** Exercise **
Transcribe the data below exactly, but only from the line containing "07/31(금) 고객센터…" through its final line, both included.

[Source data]
---+---
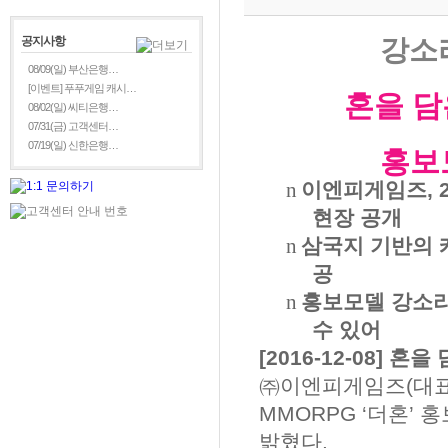
공지사항
강소
08/09(일) 부산은행…
[이벤트] 푸푸게임 캐시…
혼을 담
08/02(일) 씨티은행…
07/31(금) 고객센터…
07/19(일) 신한은행…
홍보
n
이엔피게임즈
, 
현장 공개
n
삼국지 기반의 
공
n
홍보모델 강소
수 있어
[2016-12-08]
혼을 
㈜이엔피게임즈
(
대
MMORPG
‘
더혼
’
홍
밝혔다
.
---+---
** Completed task **
07/31(금) 고객센터…
07/19(일) 신한은행…
홍보
n
이엔피게임즈
, 
현장 공개
n
삼국지 기반의 
공
n
홍보모델 강소
수 있어
[2016-12-08]
혼을 
㈜이엔피게임즈
(
대
MMORPG
‘
더혼
’
홍
밝혔다
.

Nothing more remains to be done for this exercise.